Digression:
Is this the right time to split the Model-API (APIs?) from the core
graph-level machinery into a separate module?
(I don't understand this
question). Are you saying you would like to see all the interfaces and
helper classes in a module and the memory implementation in another? Do we
want to do this? If not, what do you mean?
Claude
I was wondering if modularizing along the lines of a (new) core with
graph-level, including the GraphMem implementation.

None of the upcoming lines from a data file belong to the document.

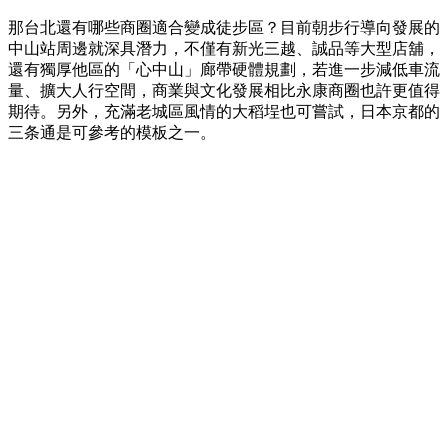
那台北還有哪些商圈適合變成徒步區？目前朝步行導向發展的
中山站周邊就深具潛力，不僅有新光三越、誠品等大型店舖，
還有獨厚他區的「心中山」廊帶硬體規劃，若進一步減低車流
量、擴大人行空間，商業與文化發展相比永康商圈也許更值得
期待。另外，充滿老城區風情的大稻埕也可嘗試，日本京都的
三条通是可參考的模板之一。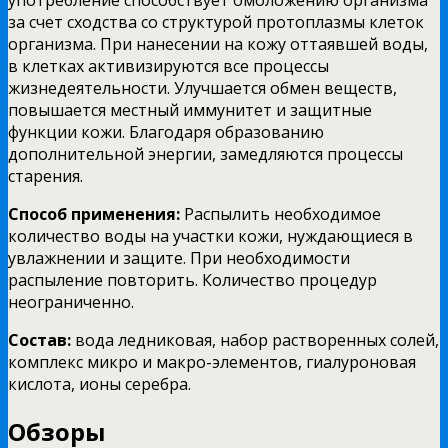
за счет сходства со структурой протоплазмы клеток
организма. При нанесении на кожу оттаявшей воды,
в клетках активизируются все процессы
жизнедеятельности. Улучшается обмен веществ,
повышается местный иммунитет и защитные
функции кожи. Благодаря образованию
дополнительной энергии, замедляются процессы
старения.
Способ применения:
Распылить необходимое
количество воды на участки кожи, нуждающиеся в
увлажнении и защите. При необходимости
распыление повторить. Количество процедур
неограниченно.
Состав:
вода ледниковая, набор растворенных солей,
комплекс микро и макро-элементов, гиалуроновая
кислота, ионы серебра.
Обзоры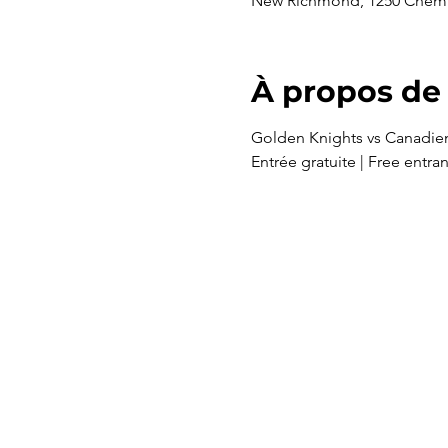
New Richmond, 1250 Chem.
À propos de
Golden Knights vs Canadie
Entrée gratuite | Free entra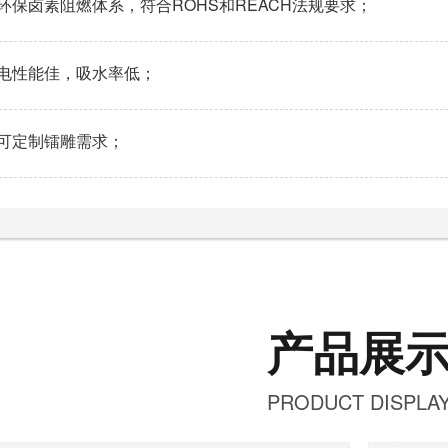
环保卤素阻燃体系，符合ROHS和REACH法规要求；
电性能佳，吸水率低；
可定制镭雕需求；
产品展
PRODUCT DISPLA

More modules, with
a pure interface module is also possible but you can't test much without
an implementation and complete mocking is a lot of work, so why not use
one memory implementation as the functional reference impl?
The split then might be (and I haven't tried):
c.h.h.j.graph
c.h.h.j.mem
c.h.h.j.datatypes
and
c.h.h.j.rdf
c.h.h.j.ontology
c.h.h.j.enhanced
(and maybe ARP+xmloutput in their own module)
I'm sure there is entanglement and I'm guessing it's not trivial in
places - I know there is around AnonIds, which I think should be kept in
the RDF API (compatibility) but de-emphasised/deprecated from the Graph
SPI).
The RDF API is not something that seems to be an extension point. The
API/SPI design allows multiple APIs in different styles. I'd love to
see an idiomatic scala API over graph/triple/node. Or clojure. Or a
new Java one (for example , targetting Java8).
So, if that is desirable, how do we make it clean, clear and easy to do
that? One step is being clear-cut about the current RDF API.